Она все порывалась идти на работу в барское яровое и вышла как-то утром с бабами полоть лен. Дед Василий Апостол как глянул на нее, так и забеспокоился. И хоть ласково, с уговорами — отослал тотчас домой.
Он обещал пай на еду, как прежде, усадебной работнице, все равно тетя Клавдия заплакала.

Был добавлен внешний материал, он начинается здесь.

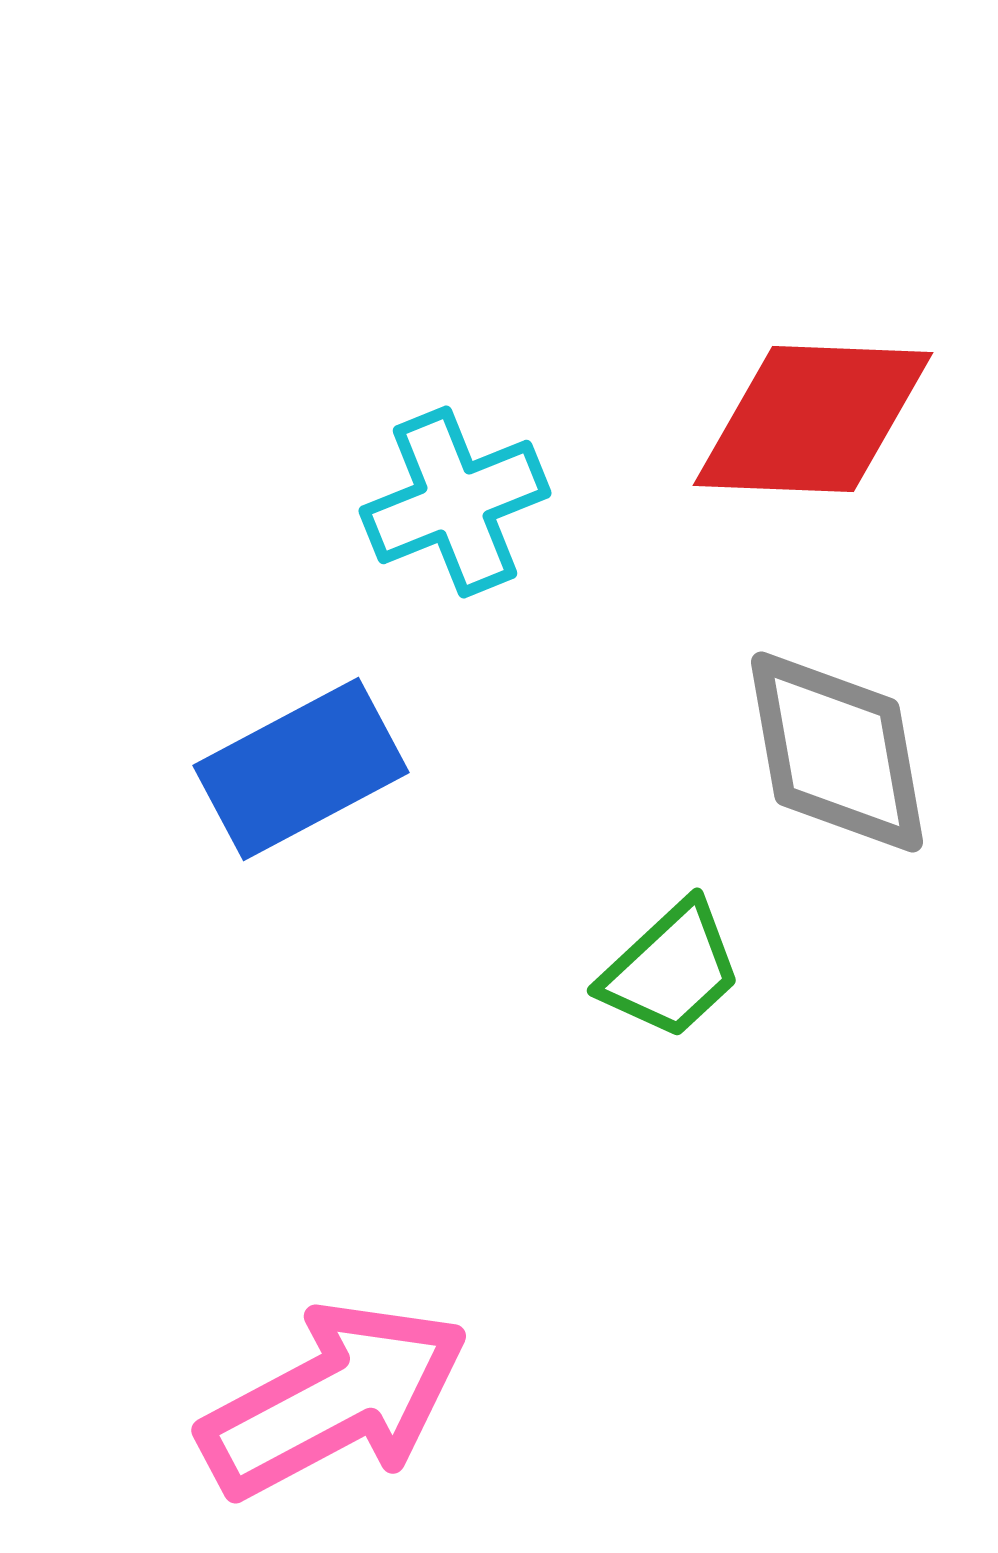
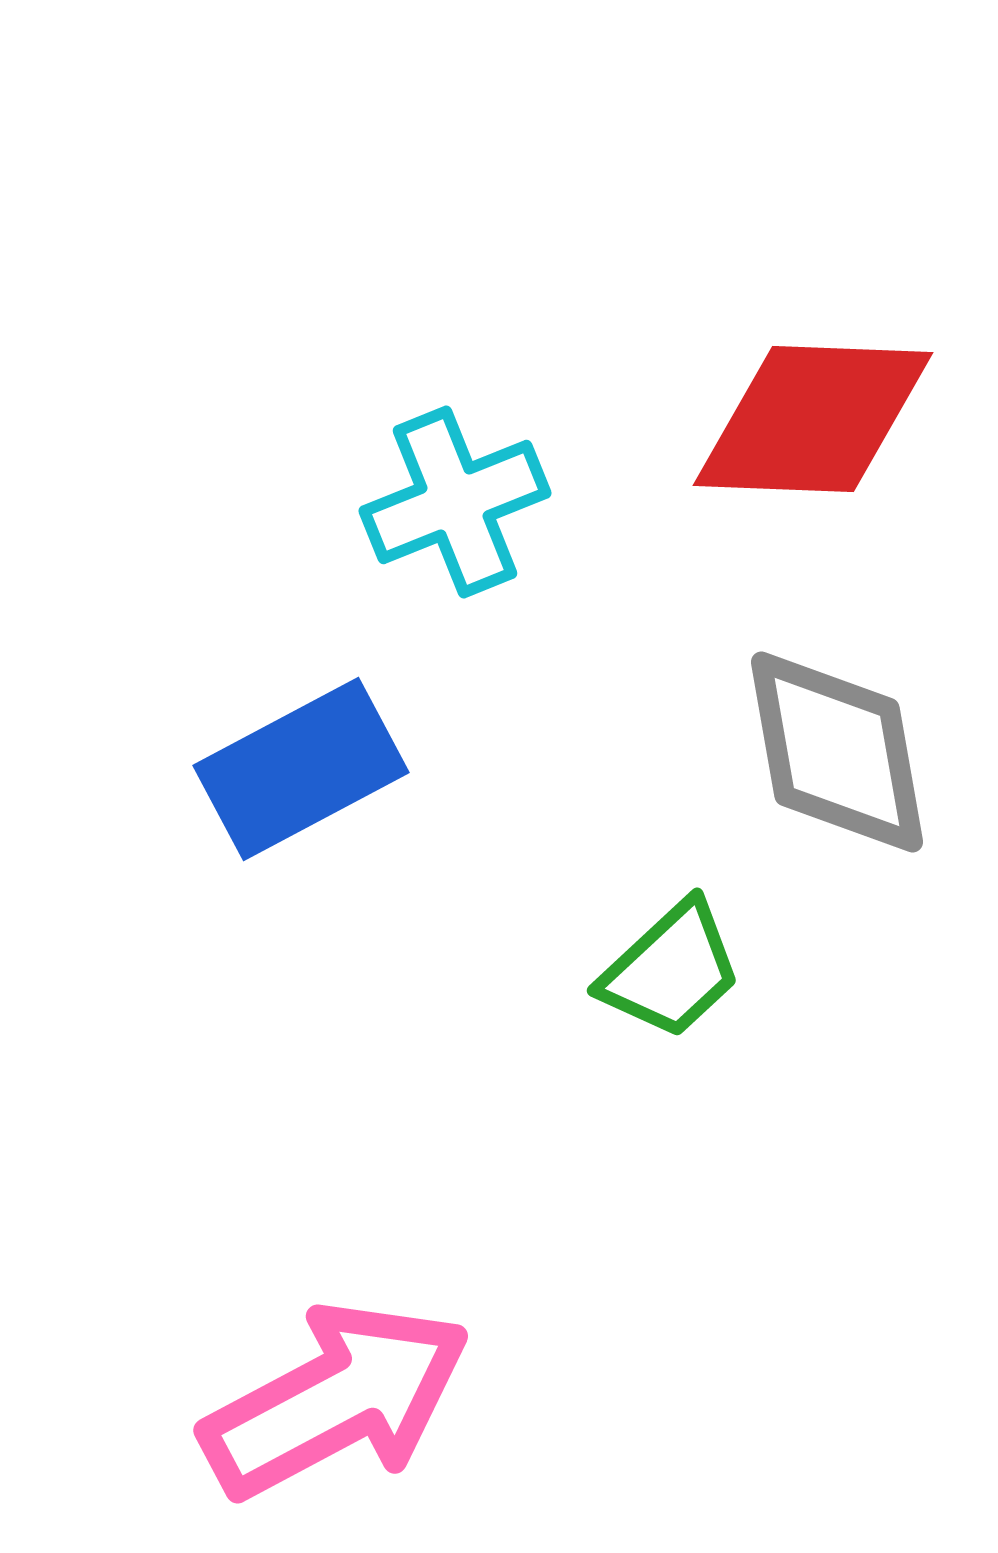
pink arrow: moved 2 px right
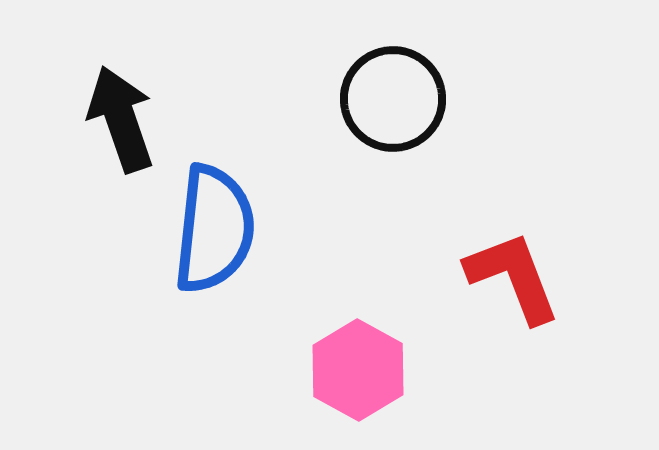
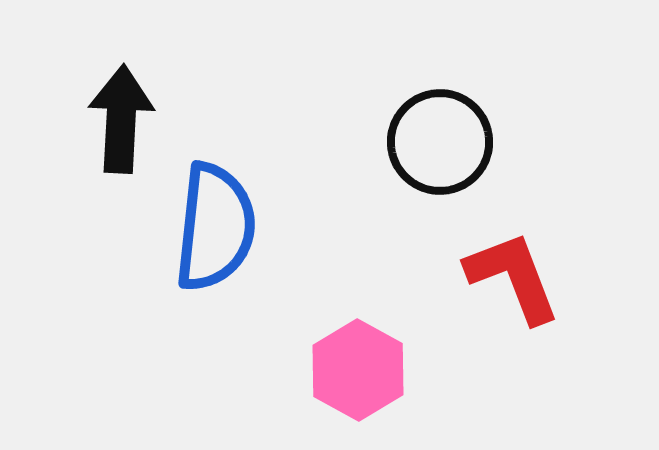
black circle: moved 47 px right, 43 px down
black arrow: rotated 22 degrees clockwise
blue semicircle: moved 1 px right, 2 px up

С того дня ей стало хуже. Она не могла почти ходить и лежала в углу на деревянной кровати под лоскутным, пестрым одеялом, и сама была пестрая, с темными пятнами неправдоподобного румянца на бледно-сиреневом, исхудалом, с пропавшими начисто веснушками лице, с мерцавшими лихорадочно глазами, иногда закрытыми лиловато-прозрачными, вздрагивающими веками, с восковыми маленькими руками, которые не умели отдыхать, постоянно что-то делали. Поначалу, как слегла, тетя Клавдия схватилась за штопку Тонькиных рваных чулок и паголенок, чинила, латала Яшкины штаны и рубашки, откусывая нитки зубами и подолгу пытаясь продеть в иглу. Приходилось подсоблять, кто был поближе. Кажется, все перештопала, перечинила, что могла, что было нужно и не нужно, но и тогда руки ее не знали покоя, они поправляли волосы, взбивали ситцевую подушку в изголовьях.